PROVIDED RECORDS:
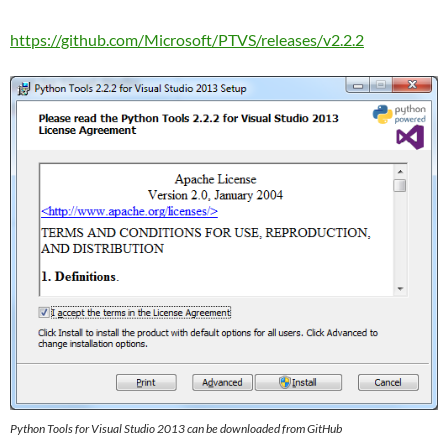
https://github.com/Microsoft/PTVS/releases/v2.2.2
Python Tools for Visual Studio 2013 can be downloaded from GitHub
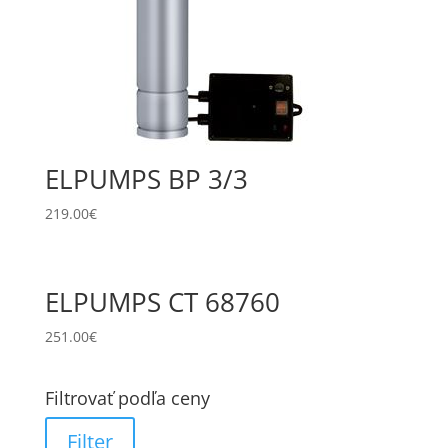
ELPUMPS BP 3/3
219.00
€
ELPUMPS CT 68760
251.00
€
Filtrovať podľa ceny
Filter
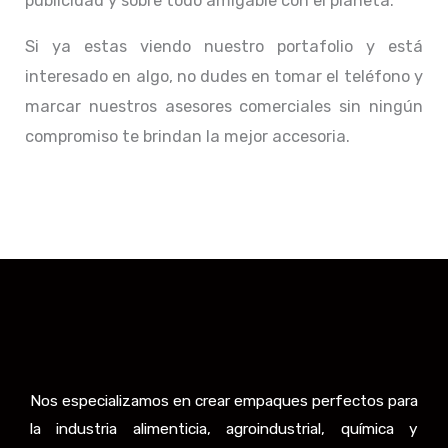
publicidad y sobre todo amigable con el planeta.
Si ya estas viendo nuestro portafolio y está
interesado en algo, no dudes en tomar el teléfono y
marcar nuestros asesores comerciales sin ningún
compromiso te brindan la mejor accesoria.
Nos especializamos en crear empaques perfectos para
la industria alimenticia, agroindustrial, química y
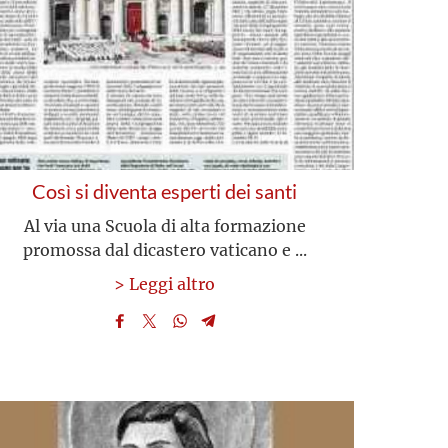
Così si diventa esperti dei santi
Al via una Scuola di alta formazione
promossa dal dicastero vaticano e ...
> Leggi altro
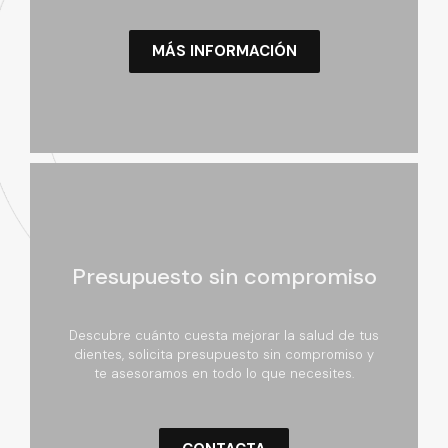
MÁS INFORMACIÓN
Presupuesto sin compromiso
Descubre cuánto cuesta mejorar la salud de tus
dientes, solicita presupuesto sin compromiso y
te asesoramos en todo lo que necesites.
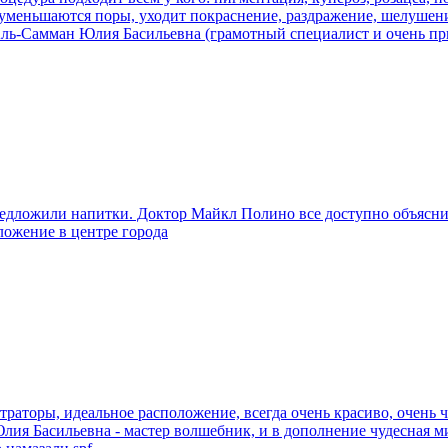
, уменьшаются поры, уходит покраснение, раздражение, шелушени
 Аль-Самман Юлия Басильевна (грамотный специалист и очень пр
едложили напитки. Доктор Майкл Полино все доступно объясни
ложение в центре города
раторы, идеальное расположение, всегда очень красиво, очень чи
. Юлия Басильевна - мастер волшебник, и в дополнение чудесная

WHAT IS BEING ASKED:
When a line of the records includes "Юлия", that line belongs in the answer.

WORKED SOLUTION:
 Аль-Самман Юлия Басильевна (грамотный специалист и очень пр
. Юлия Басильевна - мастер волшебник, и в дополнение чудесная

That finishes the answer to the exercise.